◆ **Exercise directions**:
Since only the words are wanted, reproduce every entry exactly and leave the images behind.
"""
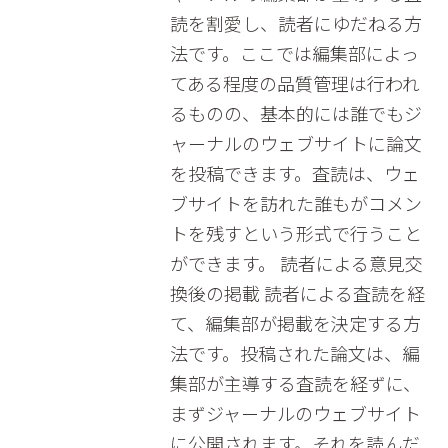
読を割愛し、読者にゆだねる方
法です。ここでは編集部によっ
てある程度の品質管理は行われ
るものの、基本的には誰でもジ
ャーナルのウェブサイトに論文
を投稿できます。査読は、ウェ
ブサイトを訪れた誰もがコメン
トを残すという形式で行うこと
ができます。 読者による意見交
換後の掲載 読者による査読を経
て、編集部が掲載を決定する方
法です。投稿された論文は、編
集部が主導する査読を経ずに、
まずジャーナルのウェブサイト
に公開されます。それを読んだ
"""
◆ **Task answer**:
読を割愛し、読者にゆだねる方
法です。ここでは編集部によっ
てある程度の品質管理は行われ
るものの、基本的には誰でもジ
ャーナルのウェブサイトに論文
を投稿できます。査読は、ウェ
ブサイトを訪れた誰もがコメン
トを残すという形式で行うこと
ができます。 読者による意見交
換後の掲載 読者による査読を経
て、編集部が掲載を決定する方
法です。投稿された論文は、編
集部が主導する査読を経ずに、
まずジャーナルのウェブサイト
に公開されます。それを読んだ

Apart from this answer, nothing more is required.